## INFORMATION SHOWN
----
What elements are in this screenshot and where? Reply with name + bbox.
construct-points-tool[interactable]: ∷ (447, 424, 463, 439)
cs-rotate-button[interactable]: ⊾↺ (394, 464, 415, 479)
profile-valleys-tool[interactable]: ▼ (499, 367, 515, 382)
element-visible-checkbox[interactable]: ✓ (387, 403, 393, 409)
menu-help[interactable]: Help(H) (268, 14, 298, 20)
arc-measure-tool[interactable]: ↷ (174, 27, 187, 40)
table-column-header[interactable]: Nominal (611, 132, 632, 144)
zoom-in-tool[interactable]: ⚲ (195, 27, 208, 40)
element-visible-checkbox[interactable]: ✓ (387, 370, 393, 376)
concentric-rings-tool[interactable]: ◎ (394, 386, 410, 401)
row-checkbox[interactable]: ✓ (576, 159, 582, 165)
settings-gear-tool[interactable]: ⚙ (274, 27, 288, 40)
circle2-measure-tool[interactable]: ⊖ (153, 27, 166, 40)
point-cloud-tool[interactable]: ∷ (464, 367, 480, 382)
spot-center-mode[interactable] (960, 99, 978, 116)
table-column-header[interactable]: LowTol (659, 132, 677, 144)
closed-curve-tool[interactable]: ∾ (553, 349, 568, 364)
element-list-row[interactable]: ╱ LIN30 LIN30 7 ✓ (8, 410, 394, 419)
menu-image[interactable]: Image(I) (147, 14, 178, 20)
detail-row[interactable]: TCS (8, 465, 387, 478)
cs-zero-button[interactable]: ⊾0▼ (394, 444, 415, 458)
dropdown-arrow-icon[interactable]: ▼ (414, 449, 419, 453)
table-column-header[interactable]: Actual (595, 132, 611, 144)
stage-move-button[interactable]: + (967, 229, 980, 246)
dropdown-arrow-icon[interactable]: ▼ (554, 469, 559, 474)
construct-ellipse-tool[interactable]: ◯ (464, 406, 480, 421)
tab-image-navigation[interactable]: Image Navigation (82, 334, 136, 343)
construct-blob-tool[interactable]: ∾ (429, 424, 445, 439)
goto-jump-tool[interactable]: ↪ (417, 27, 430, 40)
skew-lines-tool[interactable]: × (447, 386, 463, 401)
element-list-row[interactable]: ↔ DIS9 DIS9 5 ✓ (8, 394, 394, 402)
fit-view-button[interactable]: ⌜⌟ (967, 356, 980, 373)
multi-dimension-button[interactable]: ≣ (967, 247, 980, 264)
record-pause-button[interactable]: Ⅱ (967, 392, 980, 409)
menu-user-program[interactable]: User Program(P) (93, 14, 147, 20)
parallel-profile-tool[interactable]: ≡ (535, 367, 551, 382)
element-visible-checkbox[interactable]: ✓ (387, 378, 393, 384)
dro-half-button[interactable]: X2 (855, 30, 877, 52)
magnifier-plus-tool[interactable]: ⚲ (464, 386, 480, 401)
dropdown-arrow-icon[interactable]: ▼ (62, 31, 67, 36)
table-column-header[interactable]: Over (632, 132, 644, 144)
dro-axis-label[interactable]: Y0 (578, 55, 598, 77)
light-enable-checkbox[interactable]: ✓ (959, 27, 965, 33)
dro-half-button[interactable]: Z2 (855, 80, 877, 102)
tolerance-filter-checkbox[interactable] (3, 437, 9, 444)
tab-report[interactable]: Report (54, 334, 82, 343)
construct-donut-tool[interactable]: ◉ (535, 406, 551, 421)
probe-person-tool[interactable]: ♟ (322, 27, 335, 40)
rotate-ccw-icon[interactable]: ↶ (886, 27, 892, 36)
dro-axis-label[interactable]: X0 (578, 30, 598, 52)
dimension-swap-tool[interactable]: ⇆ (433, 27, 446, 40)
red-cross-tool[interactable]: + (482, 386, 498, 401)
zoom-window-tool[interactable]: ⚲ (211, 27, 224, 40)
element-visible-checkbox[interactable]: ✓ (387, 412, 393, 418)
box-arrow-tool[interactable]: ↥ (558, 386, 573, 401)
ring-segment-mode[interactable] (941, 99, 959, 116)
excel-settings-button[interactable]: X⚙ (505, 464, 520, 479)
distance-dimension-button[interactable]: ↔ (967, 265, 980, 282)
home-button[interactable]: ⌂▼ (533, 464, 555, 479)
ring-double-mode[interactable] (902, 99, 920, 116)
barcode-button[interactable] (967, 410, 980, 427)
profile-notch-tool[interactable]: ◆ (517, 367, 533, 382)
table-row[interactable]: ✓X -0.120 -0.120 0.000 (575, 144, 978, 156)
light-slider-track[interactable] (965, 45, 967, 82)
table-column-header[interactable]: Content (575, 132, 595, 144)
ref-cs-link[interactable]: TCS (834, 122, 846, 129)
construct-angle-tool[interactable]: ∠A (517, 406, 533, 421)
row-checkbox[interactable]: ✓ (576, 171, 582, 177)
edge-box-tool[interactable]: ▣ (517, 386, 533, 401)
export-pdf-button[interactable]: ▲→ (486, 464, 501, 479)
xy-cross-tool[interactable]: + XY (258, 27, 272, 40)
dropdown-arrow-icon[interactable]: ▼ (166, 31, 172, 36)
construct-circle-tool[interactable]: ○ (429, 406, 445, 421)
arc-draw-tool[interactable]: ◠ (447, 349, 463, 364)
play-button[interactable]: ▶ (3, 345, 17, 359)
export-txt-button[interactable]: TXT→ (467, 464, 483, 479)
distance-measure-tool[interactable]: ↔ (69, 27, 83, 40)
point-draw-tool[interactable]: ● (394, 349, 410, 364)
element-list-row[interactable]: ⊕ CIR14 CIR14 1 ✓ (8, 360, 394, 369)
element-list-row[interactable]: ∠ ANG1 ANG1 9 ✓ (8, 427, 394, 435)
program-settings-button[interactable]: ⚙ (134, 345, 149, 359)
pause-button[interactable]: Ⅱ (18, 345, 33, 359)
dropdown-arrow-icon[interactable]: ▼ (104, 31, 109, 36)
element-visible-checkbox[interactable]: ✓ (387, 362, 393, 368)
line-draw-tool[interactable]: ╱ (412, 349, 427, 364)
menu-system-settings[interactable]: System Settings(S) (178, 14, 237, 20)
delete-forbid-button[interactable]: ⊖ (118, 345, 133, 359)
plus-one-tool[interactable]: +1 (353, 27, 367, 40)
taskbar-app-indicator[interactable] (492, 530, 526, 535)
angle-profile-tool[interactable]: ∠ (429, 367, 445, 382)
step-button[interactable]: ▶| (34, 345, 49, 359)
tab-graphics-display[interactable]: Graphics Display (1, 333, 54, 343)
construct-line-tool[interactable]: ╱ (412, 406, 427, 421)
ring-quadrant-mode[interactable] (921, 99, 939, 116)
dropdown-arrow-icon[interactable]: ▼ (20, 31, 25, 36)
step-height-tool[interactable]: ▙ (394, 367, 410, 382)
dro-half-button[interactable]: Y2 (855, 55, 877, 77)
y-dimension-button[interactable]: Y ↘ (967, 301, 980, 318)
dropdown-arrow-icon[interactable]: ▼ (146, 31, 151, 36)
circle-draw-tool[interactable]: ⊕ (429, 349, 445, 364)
----
## AIM OF THE TASK
Copy the lines above, please. Keep them exact.

## RESPONSE AREA
What elements are in this screenshot and where? Reply with name + bbox.
construct-points-tool[interactable]: ∷ (447, 424, 463, 439)
cs-rotate-button[interactable]: ⊾↺ (394, 464, 415, 479)
profile-valleys-tool[interactable]: ▼ (499, 367, 515, 382)
element-visible-checkbox[interactable]: ✓ (387, 403, 393, 409)
menu-help[interactable]: Help(H) (268, 14, 298, 20)
arc-measure-tool[interactable]: ↷ (174, 27, 187, 40)
table-column-header[interactable]: Nominal (611, 132, 632, 144)
zoom-in-tool[interactable]: ⚲ (195, 27, 208, 40)
element-visible-checkbox[interactable]: ✓ (387, 370, 393, 376)
concentric-rings-tool[interactable]: ◎ (394, 386, 410, 401)
row-checkbox[interactable]: ✓ (576, 159, 582, 165)
settings-gear-tool[interactable]: ⚙ (274, 27, 288, 40)
circle2-measure-tool[interactable]: ⊖ (153, 27, 166, 40)
point-cloud-tool[interactable]: ∷ (464, 367, 480, 382)
spot-center-mode[interactable] (960, 99, 978, 116)
table-column-header[interactable]: LowTol (659, 132, 677, 144)
closed-curve-tool[interactable]: ∾ (553, 349, 568, 364)
element-list-row[interactable]: ╱ LIN30 LIN30 7 ✓ (8, 410, 394, 419)
menu-image[interactable]: Image(I) (147, 14, 178, 20)
detail-row[interactable]: TCS (8, 465, 387, 478)
cs-zero-button[interactable]: ⊾0▼ (394, 444, 415, 458)
dropdown-arrow-icon[interactable]: ▼ (414, 449, 419, 453)
table-column-header[interactable]: Actual (595, 132, 611, 144)
stage-move-button[interactable]: + (967, 229, 980, 246)
dropdown-arrow-icon[interactable]: ▼ (554, 469, 559, 474)
construct-ellipse-tool[interactable]: ◯ (464, 406, 480, 421)
tab-image-navigation[interactable]: Image Navigation (82, 334, 136, 343)
construct-blob-tool[interactable]: ∾ (429, 424, 445, 439)
goto-jump-tool[interactable]: ↪ (417, 27, 430, 40)
skew-lines-tool[interactable]: × (447, 386, 463, 401)
element-list-row[interactable]: ↔ DIS9 DIS9 5 ✓ (8, 394, 394, 402)
fit-view-button[interactable]: ⌜⌟ (967, 356, 980, 373)
multi-dimension-button[interactable]: ≣ (967, 247, 980, 264)
record-pause-button[interactable]: Ⅱ (967, 392, 980, 409)
menu-user-program[interactable]: User Program(P) (93, 14, 147, 20)
parallel-profile-tool[interactable]: ≡ (535, 367, 551, 382)
element-visible-checkbox[interactable]: ✓ (387, 378, 393, 384)
dro-half-button[interactable]: X2 (855, 30, 877, 52)
magnifier-plus-tool[interactable]: ⚲ (464, 386, 480, 401)
dropdown-arrow-icon[interactable]: ▼ (62, 31, 67, 36)
table-column-header[interactable]: Over (632, 132, 644, 144)
dro-axis-label[interactable]: Y0 (578, 55, 598, 77)
light-enable-checkbox[interactable]: ✓ (959, 27, 965, 33)
dro-half-button[interactable]: Z2 (855, 80, 877, 102)
tolerance-filter-checkbox[interactable] (3, 437, 9, 444)
tab-report[interactable]: Report (54, 334, 82, 343)
construct-donut-tool[interactable]: ◉ (535, 406, 551, 421)
probe-person-tool[interactable]: ♟ (322, 27, 335, 40)
rotate-ccw-icon[interactable]: ↶ (886, 27, 892, 36)
dro-axis-label[interactable]: X0 (578, 30, 598, 52)
dimension-swap-tool[interactable]: ⇆ (433, 27, 446, 40)
red-cross-tool[interactable]: + (482, 386, 498, 401)
zoom-window-tool[interactable]: ⚲ (211, 27, 224, 40)
element-visible-checkbox[interactable]: ✓ (387, 412, 393, 418)
box-arrow-tool[interactable]: ↥ (558, 386, 573, 401)
ring-segment-mode[interactable] (941, 99, 959, 116)
excel-settings-button[interactable]: X⚙ (505, 464, 520, 479)
distance-dimension-button[interactable]: ↔ (967, 265, 980, 282)
home-button[interactable]: ⌂▼ (533, 464, 555, 479)
ring-double-mode[interactable] (902, 99, 920, 116)
barcode-button[interactable] (967, 410, 980, 427)
profile-notch-tool[interactable]: ◆ (517, 367, 533, 382)
table-row[interactable]: ✓X -0.120 -0.120 0.000 (575, 144, 978, 156)
light-slider-track[interactable] (965, 45, 967, 82)
table-column-header[interactable]: Content (575, 132, 595, 144)
ref-cs-link[interactable]: TCS (834, 122, 846, 129)
construct-angle-tool[interactable]: ∠A (517, 406, 533, 421)
row-checkbox[interactable]: ✓ (576, 171, 582, 177)
edge-box-tool[interactable]: ▣ (517, 386, 533, 401)
export-pdf-button[interactable]: ▲→ (486, 464, 501, 479)
xy-cross-tool[interactable]: + XY (258, 27, 272, 40)
dropdown-arrow-icon[interactable]: ▼ (166, 31, 172, 36)
construct-circle-tool[interactable]: ○ (429, 406, 445, 421)
arc-draw-tool[interactable]: ◠ (447, 349, 463, 364)
play-button[interactable]: ▶ (3, 345, 17, 359)
export-txt-button[interactable]: TXT→ (467, 464, 483, 479)
distance-measure-tool[interactable]: ↔ (69, 27, 83, 40)
point-draw-tool[interactable]: ● (394, 349, 410, 364)
element-list-row[interactable]: ⊕ CIR14 CIR14 1 ✓ (8, 360, 394, 369)
element-list-row[interactable]: ∠ ANG1 ANG1 9 ✓ (8, 427, 394, 435)
program-settings-button[interactable]: ⚙ (134, 345, 149, 359)
pause-button[interactable]: Ⅱ (18, 345, 33, 359)
dropdown-arrow-icon[interactable]: ▼ (104, 31, 109, 36)
element-visible-checkbox[interactable]: ✓ (387, 362, 393, 368)
line-draw-tool[interactable]: ╱ (412, 349, 427, 364)
menu-system-settings[interactable]: System Settings(S) (178, 14, 237, 20)
delete-forbid-button[interactable]: ⊖ (118, 345, 133, 359)
plus-one-tool[interactable]: +1 (353, 27, 367, 40)
taskbar-app-indicator[interactable] (492, 530, 526, 535)
angle-profile-tool[interactable]: ∠ (429, 367, 445, 382)
step-button[interactable]: ▶| (34, 345, 49, 359)
tab-graphics-display[interactable]: Graphics Display (1, 333, 54, 343)
construct-line-tool[interactable]: ╱ (412, 406, 427, 421)
ring-quadrant-mode[interactable] (921, 99, 939, 116)
dropdown-arrow-icon[interactable]: ▼ (20, 31, 25, 36)
step-height-tool[interactable]: ▙ (394, 367, 410, 382)
dro-half-button[interactable]: Y2 (855, 55, 877, 77)
y-dimension-button[interactable]: Y ↘ (967, 301, 980, 318)
dropdown-arrow-icon[interactable]: ▼ (146, 31, 151, 36)
circle-draw-tool[interactable]: ⊕ (429, 349, 445, 364)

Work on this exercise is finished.